今、彼女は何と言った? 父、とか言わなかったか、ダリル将軍を……。
デュシアンの頭に端麗なダリル将軍の姿が思い浮かぶ。とてもこんなに大きな子どもがいるようには思えない、
年若い男性だ。
――年齢、さしてかわらないんじゃあ? 一体何歳の時の子ども?!
デュシアンが混乱していると、その間にリディスは険呑な雰囲気を纏わせていた。
「貴方知らないのね。あのね、ダリル様はわたしの養父よ。よ・う・ふ」
リディスは頬を少し膨らませていた。
「養父……?」
「そうよ、勘違いしないでよね、父様はわたしとは何の関わりもない人間なんだから!」
デュシアンはリディスの不機嫌さが何故なのかが理解できて慌てた。
リディスは、デュシアンがびっくりしていた間を、《禁呪の魔女》と稀代の英雄ダリル・フォスター将軍が親子なのか?
と疑っていると勘違いしてしまったようなのだ。
「ごめんなさい、違うんです。だってダリル将軍は二十代後半ぐらいにしか見えないのに、
リディス殿みたいな大きな子どもがいるなんて思えなくてびっくりして……」
「父様はあれでもう三十半ばよ……」
納得したらしく、リディスは機嫌を直してくれたようだった。
「まあ、本来なら義理の妹にするのが普通なんでしょうけどね、年齢差からいって。そもそも父様は未婚だし」
リディスは何か含むものがあるらしく、苦笑した。
「ちょっと適当なところのある人だから。わたしのほかにあと二人、わたしと同年代の養女がいるのよ?」
「ええ?!」
デュシアンは信じられなくて目を真ん丸くさせていた。それが面白かったのか、リディスは屈託なく
笑っていた。
「変わってるのよ、父様は」
「リディス、貴女がそのように言えば、ダリル将軍が悲しまれますわ」
ティアレルは首を振って、リディスをたしなめた。
「いいのよ、父様だから。……さて、あんまりにも煩いからちょっと父様のところに顔を出すことにするわ。
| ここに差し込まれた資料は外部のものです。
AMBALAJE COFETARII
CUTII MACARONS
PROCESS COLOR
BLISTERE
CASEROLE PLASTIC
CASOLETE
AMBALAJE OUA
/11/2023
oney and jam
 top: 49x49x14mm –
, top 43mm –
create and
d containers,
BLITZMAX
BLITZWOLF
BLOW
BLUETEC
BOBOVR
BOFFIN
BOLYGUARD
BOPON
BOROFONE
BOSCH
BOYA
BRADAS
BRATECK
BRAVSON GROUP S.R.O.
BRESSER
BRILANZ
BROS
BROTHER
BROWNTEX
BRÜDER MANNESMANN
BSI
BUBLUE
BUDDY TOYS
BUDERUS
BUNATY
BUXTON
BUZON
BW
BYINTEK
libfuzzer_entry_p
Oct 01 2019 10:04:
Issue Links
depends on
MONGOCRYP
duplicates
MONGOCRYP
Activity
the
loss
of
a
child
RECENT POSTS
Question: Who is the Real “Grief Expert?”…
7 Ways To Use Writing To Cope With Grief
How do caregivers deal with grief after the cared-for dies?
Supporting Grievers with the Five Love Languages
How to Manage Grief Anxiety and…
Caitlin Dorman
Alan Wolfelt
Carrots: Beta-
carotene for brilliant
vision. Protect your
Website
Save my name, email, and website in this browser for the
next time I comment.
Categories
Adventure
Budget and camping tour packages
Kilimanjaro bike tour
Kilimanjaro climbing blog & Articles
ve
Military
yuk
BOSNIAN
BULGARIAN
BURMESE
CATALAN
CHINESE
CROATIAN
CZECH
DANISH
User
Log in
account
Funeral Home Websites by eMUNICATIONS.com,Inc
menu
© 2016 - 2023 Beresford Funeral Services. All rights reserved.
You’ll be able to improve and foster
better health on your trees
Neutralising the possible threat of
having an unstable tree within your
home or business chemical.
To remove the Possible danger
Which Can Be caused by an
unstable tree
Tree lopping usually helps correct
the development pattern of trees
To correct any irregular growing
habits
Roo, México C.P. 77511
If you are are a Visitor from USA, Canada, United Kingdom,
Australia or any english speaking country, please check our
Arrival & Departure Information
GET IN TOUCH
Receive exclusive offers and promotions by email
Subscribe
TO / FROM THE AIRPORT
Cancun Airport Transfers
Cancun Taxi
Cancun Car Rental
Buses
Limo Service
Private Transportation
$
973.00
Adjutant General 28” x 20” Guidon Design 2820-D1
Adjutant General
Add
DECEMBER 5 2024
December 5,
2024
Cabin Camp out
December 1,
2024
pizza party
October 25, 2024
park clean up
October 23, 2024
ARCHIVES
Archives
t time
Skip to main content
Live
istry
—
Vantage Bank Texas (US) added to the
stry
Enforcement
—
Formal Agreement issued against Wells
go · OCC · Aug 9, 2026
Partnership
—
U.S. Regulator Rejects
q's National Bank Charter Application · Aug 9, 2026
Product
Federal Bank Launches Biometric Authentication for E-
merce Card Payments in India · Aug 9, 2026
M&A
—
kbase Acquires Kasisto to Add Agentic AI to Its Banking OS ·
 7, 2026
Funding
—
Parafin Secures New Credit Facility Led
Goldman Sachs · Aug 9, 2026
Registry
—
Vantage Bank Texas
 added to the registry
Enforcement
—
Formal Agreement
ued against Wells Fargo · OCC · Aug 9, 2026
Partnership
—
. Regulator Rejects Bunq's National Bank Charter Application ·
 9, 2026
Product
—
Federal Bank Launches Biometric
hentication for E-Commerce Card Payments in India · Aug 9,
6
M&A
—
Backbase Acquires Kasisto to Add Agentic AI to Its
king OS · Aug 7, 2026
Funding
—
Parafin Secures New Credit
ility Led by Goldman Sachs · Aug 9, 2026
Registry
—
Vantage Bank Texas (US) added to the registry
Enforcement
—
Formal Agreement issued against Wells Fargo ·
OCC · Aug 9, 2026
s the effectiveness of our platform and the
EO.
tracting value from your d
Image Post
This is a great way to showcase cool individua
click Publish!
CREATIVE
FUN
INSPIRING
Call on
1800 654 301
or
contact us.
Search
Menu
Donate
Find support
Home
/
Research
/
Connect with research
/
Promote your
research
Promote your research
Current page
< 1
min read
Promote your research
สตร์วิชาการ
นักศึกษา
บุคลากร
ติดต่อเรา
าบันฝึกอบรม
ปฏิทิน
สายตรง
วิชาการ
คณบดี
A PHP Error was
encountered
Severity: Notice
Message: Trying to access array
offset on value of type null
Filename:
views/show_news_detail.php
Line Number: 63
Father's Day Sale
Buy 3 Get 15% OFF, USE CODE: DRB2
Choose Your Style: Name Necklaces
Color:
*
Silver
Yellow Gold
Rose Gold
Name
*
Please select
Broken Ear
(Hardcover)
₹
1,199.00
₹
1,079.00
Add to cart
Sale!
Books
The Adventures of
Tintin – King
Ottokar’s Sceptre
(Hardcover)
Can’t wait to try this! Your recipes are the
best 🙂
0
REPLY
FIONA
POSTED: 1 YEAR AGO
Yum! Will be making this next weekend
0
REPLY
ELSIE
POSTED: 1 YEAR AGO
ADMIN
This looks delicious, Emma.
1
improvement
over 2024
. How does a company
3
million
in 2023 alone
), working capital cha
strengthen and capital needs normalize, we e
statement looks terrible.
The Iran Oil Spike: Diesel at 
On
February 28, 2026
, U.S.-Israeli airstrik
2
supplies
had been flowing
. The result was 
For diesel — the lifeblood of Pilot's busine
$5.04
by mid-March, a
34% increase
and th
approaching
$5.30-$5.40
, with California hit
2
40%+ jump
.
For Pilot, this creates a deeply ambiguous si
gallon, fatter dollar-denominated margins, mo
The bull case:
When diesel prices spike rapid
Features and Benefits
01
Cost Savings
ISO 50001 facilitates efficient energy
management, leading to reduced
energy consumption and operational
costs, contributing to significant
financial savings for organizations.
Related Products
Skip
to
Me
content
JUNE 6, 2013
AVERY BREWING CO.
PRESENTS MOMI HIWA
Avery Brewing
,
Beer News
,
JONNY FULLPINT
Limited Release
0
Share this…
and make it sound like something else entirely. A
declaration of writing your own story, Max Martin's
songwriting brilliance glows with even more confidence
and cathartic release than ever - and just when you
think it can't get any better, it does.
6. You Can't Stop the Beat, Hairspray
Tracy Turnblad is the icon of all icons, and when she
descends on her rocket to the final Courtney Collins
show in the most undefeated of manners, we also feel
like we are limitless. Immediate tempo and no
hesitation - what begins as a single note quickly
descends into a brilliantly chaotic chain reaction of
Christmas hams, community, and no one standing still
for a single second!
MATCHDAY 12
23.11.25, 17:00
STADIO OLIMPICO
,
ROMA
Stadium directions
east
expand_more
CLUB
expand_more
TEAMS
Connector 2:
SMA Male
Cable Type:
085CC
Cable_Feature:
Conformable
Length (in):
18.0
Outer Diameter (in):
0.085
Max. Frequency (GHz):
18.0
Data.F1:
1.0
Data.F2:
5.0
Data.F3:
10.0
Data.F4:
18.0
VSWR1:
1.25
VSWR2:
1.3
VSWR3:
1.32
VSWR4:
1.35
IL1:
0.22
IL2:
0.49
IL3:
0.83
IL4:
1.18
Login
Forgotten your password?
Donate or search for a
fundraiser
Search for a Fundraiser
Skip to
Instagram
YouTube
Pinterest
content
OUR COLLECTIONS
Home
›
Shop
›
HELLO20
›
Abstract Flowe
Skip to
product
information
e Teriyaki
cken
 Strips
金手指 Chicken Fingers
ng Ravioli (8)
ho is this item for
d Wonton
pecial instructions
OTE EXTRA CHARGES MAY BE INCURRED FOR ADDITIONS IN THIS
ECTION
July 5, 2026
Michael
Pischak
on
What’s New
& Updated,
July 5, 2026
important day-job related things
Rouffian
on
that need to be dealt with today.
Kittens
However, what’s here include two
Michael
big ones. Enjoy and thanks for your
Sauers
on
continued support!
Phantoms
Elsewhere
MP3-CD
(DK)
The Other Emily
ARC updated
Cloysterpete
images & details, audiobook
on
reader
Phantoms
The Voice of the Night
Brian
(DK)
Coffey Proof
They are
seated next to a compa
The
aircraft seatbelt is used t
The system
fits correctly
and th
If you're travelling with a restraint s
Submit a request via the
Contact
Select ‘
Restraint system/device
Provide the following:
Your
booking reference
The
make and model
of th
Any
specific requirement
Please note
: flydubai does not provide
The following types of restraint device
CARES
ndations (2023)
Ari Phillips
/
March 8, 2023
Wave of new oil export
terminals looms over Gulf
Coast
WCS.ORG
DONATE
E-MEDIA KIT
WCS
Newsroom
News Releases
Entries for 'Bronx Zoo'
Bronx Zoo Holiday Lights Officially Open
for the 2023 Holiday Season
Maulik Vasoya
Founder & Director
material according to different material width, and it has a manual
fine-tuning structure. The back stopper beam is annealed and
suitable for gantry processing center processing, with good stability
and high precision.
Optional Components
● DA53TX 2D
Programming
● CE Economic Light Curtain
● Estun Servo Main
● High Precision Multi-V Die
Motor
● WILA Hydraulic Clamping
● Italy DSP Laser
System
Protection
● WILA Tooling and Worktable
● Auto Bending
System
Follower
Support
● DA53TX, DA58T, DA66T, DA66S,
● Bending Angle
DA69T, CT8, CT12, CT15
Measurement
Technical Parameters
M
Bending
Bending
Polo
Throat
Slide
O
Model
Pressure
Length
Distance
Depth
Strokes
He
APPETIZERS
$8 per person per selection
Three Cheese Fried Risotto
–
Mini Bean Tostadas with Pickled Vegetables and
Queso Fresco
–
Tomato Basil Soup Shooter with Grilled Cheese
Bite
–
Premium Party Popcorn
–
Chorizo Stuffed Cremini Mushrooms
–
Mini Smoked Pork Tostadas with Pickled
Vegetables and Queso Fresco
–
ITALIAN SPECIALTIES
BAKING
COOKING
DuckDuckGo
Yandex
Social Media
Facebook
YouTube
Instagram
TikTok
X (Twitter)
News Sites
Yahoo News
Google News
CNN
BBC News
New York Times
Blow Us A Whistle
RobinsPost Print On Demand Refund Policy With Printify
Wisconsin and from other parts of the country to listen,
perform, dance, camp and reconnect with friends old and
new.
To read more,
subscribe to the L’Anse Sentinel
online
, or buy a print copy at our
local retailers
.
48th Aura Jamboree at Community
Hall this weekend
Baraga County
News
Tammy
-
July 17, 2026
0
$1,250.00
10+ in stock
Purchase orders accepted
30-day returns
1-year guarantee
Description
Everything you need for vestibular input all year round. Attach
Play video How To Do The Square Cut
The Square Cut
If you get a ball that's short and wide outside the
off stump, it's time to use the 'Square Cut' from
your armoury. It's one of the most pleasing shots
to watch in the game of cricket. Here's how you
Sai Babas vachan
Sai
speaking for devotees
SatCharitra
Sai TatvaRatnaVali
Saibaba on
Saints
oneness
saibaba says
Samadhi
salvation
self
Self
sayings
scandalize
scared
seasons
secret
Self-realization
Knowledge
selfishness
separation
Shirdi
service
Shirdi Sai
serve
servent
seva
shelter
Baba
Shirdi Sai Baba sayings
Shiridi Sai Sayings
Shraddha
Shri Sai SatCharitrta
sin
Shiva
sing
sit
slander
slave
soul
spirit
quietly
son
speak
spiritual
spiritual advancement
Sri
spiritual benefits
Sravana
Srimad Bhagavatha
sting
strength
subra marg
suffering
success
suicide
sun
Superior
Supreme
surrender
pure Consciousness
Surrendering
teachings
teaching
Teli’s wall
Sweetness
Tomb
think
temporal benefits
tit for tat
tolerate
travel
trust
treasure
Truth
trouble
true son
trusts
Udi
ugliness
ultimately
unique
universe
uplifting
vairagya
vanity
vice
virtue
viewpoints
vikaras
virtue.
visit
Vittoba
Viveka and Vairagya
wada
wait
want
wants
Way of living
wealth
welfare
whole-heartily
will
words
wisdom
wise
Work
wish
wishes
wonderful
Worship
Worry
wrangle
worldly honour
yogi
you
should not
ラヴィン公、とりあえず明日の午後ならいつでもいいからここに来て。午前中は不在だからね」
「はい、宜しくお願い致します」
リディスは出かける為の用意を始めたので、デュシアンは退室しようと立ち上がった。
「デュシアン様、わたくしも途中までご一緒します」
ティアレルは優しい笑みを浮かべ、首元に黒いファーのついた深い緑の外套を羽織った。今日はあまり寒くない日であるが、
随分な防寒服である。寒がりなのかな?とデュシアンは推測した。ちなみにデュシアンは今日は外套は羽織っていない。
「ではリディス、また参ります」
「ティア、で、貴女は何しに来たの?」
思い出したようにリディスは首を傾げた。
「お茶を飲みに」
ティアレルは見ている方を心安らかにさせるような柔らかい笑みを見せた。
「……訳わかんない」
リディスは少し頬を朱に染めて肩を竦めると、しゃがみ込んで窓際の机の引出しの一番下の段をごそごそと探り始めた。
「さ、行きましょう」
「失礼します、リディス殿」
デュシアンは一応リディスに声を掛けると、彼女は机の下から手を振って返答してくれた。
「デュシアン様は神殿の方なのに、その――、偏見がないのですね」
ティアレルは階段まで来ると、一瞬後ろを振り返ってからそう尋ねてきた。
彼女の瞳はとても穏やかだが、嬉しさを隠せずに輝いていた。
「偏見はあります、たくさん。現にここに来るまでにとても時間がかかりました」
デュシアンは買いかぶられるのが嫌で、素直に自分の葛藤を告げた。
「でも、実際会ってしまったら全く普通の女性と同じなので、怖くなくなりました。噂は嘘も多いということを、
わたしは自分で体験しているのに、他の人にあてはめるのを疎かにしていました」
ティアレルははしばみ色の目を丸くさせて、何かとてつもないものを見かけてしまったかのように驚きの表情を浮かべていた。
「あの?」
デュシアンがそんなティアレルの様子を計り兼ねていると、彼女は首を振って胸を押さえた。
「ごめんなさい、あまりに正直な方だな、と。神殿にもデュシアン様のように考えて下さる方がいらっしゃって、
嬉しく感じました」
ティアレルは本当に嬉しそうに微笑んだ。
そんな彼女の様子を見て、デュシアンは自分の胸にじんわりと温かい気持ちが広がっていくのを感じた。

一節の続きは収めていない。